To deal with that risk, farmers should strongly consider adding Employers Liability to their farm insurance policy.

Some farmers mistakenly believe that because they do not employ full time staff, Employers Liability cover is not relevant to them.

Employers Liability Insurance provides protection against a farmer’s legal liability for accidental injury to all employees in the course of their farming duties. This includes both permanent and casual labour, voluntary helpers, in addition to family members over 14 years of age working on the farm.

In FBD’s 40 years of experience offering insurance to the Irish farming community, we have dealt with numerous claims involving casual workers, voluntary helpers and family members working on farms. Many serious injuries, including fatalities, arise from basic day to day farm work where outside help is sought; such as for herding, testing, calving and transporting livestock; or during busy harvest periods where assistance is required to operate machinery. We see serious accidents arise on the farm from slips, trips and falls where a friend or neighbour is assisting in activities, such as, the covering of a silage pit or general farm maintenance.

Employers Liability insurance should not be confused with the absolutely essential Public Liability Insurance, which covers against risks such as animals escaping onto the road, visitors to the farm, muck on the road etc.

Certain activities, such as farm construction, horse training or agricultural contracting must be declared to FBD, so we can extend your cover accordingly.

Your local FBD office will be happy to explain the reasons why Employers Liability insurance should be strongly considered for your farm policy.

Spring season can be risky for farmers

During the months of February, March and April, an estimated 1.2 million cows will give birth on Irish farms. It is a busy time but also a potentially dangerous time – normally placid cows can take drastic action with their protective maternal instinct.

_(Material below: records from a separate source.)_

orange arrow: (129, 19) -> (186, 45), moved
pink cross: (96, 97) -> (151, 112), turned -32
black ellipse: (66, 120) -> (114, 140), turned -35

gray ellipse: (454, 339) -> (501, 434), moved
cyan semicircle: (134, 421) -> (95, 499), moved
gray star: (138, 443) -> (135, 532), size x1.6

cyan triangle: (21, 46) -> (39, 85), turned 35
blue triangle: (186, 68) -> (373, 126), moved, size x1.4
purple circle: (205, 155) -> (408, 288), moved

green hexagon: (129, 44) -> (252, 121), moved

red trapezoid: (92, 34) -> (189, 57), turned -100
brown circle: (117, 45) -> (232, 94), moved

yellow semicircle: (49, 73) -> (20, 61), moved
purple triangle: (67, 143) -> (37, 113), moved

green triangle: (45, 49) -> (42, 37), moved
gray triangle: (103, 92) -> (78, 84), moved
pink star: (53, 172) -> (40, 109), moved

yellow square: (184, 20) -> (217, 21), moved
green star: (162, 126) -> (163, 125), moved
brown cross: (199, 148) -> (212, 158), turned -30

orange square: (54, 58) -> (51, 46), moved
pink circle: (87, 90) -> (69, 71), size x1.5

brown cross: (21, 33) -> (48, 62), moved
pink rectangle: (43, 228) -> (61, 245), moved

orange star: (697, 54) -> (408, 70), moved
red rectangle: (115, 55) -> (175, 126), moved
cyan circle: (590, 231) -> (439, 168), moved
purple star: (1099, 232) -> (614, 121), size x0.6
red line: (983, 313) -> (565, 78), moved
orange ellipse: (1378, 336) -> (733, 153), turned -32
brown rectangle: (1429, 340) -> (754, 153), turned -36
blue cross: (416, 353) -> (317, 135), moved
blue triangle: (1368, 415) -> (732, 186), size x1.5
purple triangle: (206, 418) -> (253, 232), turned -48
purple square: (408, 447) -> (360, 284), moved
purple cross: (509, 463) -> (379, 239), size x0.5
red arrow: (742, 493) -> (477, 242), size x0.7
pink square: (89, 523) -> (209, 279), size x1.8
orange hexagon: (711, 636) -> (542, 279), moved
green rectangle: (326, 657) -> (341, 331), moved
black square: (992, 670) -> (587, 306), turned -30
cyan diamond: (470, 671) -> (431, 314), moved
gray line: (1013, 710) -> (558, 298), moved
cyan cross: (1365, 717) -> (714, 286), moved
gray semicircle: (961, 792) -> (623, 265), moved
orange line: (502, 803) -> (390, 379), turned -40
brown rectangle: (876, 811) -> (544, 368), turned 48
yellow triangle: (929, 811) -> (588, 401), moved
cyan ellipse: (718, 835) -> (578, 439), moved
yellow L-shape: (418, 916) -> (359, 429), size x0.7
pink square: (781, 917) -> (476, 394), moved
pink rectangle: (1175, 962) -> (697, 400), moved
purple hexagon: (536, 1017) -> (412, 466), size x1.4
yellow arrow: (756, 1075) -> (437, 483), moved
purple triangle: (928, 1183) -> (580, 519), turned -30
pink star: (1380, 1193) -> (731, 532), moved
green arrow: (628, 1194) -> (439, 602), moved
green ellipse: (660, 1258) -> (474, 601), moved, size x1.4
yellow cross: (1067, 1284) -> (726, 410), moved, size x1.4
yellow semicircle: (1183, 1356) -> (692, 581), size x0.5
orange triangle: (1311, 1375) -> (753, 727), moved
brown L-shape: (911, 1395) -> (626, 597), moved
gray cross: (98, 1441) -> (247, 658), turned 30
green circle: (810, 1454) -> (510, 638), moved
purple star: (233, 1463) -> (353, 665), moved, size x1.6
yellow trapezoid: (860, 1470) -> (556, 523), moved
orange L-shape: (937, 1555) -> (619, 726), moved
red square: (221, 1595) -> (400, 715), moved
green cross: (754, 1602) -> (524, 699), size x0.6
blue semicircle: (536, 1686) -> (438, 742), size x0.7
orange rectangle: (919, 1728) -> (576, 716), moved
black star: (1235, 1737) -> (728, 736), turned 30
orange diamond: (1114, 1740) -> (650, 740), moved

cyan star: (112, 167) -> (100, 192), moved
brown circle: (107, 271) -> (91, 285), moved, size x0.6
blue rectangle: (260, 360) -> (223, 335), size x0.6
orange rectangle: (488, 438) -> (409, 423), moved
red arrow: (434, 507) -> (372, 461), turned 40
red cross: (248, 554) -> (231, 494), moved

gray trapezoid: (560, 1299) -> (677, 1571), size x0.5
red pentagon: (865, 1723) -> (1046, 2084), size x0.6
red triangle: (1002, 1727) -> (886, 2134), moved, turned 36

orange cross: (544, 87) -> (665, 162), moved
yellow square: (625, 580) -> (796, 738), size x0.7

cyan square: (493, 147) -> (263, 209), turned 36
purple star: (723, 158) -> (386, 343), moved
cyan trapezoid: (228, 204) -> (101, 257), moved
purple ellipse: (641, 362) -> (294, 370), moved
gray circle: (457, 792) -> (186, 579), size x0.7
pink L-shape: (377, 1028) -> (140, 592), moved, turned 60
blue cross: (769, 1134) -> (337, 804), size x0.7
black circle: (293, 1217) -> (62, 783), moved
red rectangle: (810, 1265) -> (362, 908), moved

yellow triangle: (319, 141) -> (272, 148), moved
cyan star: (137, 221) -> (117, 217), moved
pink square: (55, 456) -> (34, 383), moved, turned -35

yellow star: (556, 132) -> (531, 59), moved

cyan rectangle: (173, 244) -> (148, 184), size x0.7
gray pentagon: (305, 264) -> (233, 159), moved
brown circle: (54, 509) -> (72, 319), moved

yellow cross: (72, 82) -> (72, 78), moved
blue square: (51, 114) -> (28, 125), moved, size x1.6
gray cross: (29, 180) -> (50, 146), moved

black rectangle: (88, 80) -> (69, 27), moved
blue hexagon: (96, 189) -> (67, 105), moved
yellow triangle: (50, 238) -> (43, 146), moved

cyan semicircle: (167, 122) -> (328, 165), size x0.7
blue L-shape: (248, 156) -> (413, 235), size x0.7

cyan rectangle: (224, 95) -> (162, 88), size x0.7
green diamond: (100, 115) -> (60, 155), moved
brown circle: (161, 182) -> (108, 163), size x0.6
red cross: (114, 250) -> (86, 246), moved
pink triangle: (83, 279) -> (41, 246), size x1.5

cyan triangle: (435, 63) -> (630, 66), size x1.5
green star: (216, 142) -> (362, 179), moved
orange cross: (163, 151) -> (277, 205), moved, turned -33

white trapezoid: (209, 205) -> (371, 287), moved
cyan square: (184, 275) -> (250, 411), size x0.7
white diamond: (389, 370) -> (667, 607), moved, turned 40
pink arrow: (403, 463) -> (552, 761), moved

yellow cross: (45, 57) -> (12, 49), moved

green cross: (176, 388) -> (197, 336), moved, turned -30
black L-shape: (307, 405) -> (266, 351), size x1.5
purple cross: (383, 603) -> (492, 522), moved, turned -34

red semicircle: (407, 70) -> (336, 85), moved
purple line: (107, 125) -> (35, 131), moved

Experienced farmers will be very aware of how important it is to be particularly careful in the handling of livestock at this time. Farmers may seek assistance from neighbours, friends or other voluntary helpers or indeed family members. If cows lash out and cause injury it is very important that the farmer has adequate Employers Liability insurance in place to protect the serious potential loss here. The Public Liability policy will not extend to include such incidents as it is geared to third party injury or damage and not injury to employees. Any member of staff in our network of offices will be happy to discuss the cover in more detail – you may be surprised at the price, with minimum premiums in some circumstances running as low as €137 per annum.

This is also the time of year that farmers turn their attention to clearing slurry tanks. They will be eager to have the slurry tanks emptied or partially emptied in order to have adequate capacity for the remainder of the winter housing season.

It is very important that safety procedures are reviewed to ensure that there is no danger to man or beast from agitated slurry and associated poisoning from fumes. It is essential that the PTO is adequately guarded and that all slurry tank openings are securely guarded.

Always Evacuate and Ventilate the shed before agitating and do not attempt to enter the shed until at least 30 minutes after agitation has finished; remember toxic gases are being released even if you cannot smell them.

Sheep worrying

As this is the lambing season, sheep are particularly vulnerable to dog attack or worrying. It is important to be aware of this danger and make sure all dogs are properly secured and out of harm’s way.

We always encourage farmers to support each other by looking out for neighbouring farms and taking simple precautions. For sheep farmers FBD are in a position for a moderate premium to provide a quotation to cover losses from dog attacks or worrying. It is also important that if you own a dog you have an adequate Public Liability or Personal Liability Insurance to cover any claims made against you from this source.